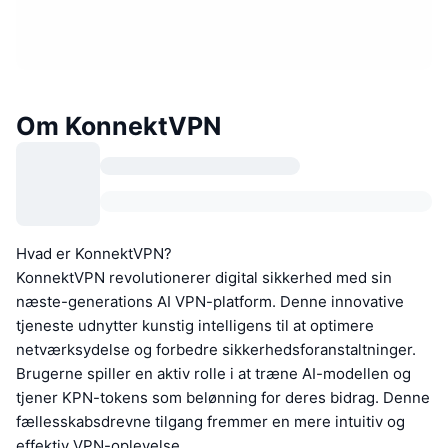
Om KonnektVPN
Hvad er KonnektVPN?
KonnektVPN revolutionerer digital sikkerhed med sin
næste-generations AI VPN-platform. Denne innovative
tjeneste udnytter kunstig intelligens til at optimere
netværksydelse og forbedre sikkerhedsforanstaltninger.
Brugerne spiller en aktiv rolle i at træne AI-modellen og
tjener KPN-tokens som belønning for deres bidrag. Denne
fællesskabsdrevne tilgang fremmer en mere intuitiv og
effektiv VPN-oplevelse.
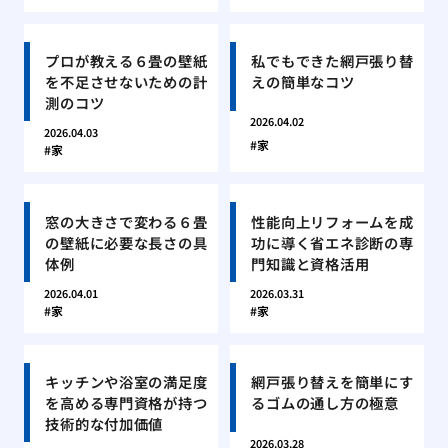
プロが教える６畳の壁紙
私でもできた網戸張り替
を不足させないための計
えの簡単なコツ
測のコツ
2026.04.02
2026.04.03
家
家
窓の大きさで変わる６畳
性能向上リフォームを成
の壁紙に必要な長さの具
功に導く省エネ診断の専
体例
門知識と資格活用
2026.04.01
2026.03.31
家
家
キッチンや浴室の満足度
網戸張り替えを簡単にす
を高める専門資格が持つ
るゴムの通し方の極意
技術的な付加価値
2026.03.28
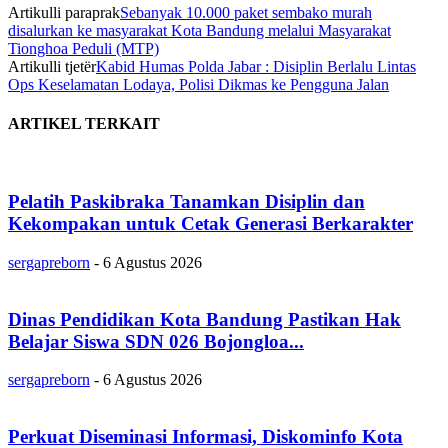
Artikulli paraprak
Sebanyak 10.000 paket sembako murah
disalurkan ke masyarakat Kota Bandung melalui Masyarakat
Tionghoa Peduli (MTP)
Artikulli tjetër
Kabid Humas Polda Jabar : Disiplin Berlalu Lintas
Ops Keselamatan Lodaya, Polisi Dikmas ke Pengguna Jalan
ARTIKEL TERKAIT
Pelatih Paskibraka Tanamkan Disiplin dan
Kekompakan untuk Cetak Generasi Berkarakter
sergapreborn
-
6 Agustus 2026
Dinas Pendidikan Kota Bandung Pastikan Hak
Belajar Siswa SDN 026 Bojongloa...
sergapreborn
-
6 Agustus 2026
Perkuat Diseminasi Informasi, Diskominfo Kota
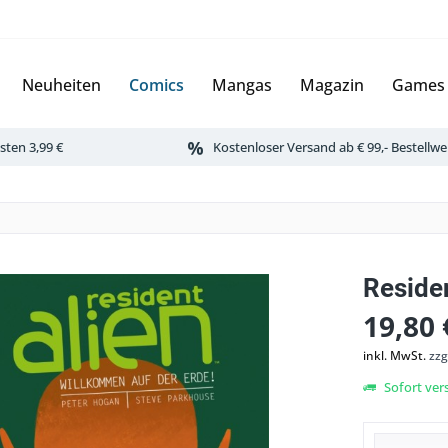
Neuheiten
Comics
Mangas
Magazin
Games
ten 3,99 €
Kostenloser Versand ab € 99,- Bestellwe
Residen
19,80 
inkl. MwSt.
zzg
Sofort vers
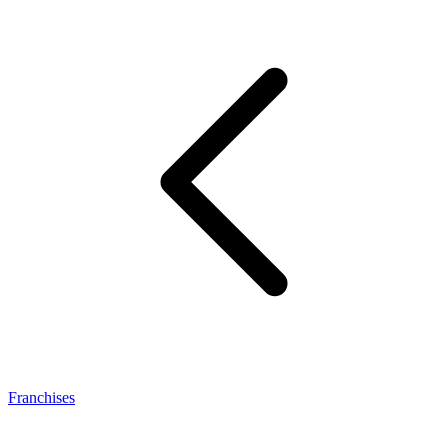
Franchises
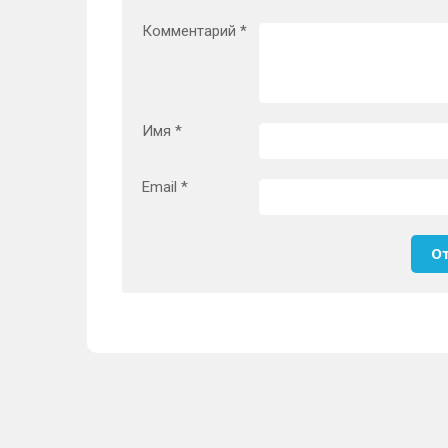
Комментарий
*
Имя
*
Email
*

====

YOUR TASK: Every line above carrying the word "Artikulli" needs to be shown.

RESPONSE AREA:
Artikulli paraprak
Artikulli tjetër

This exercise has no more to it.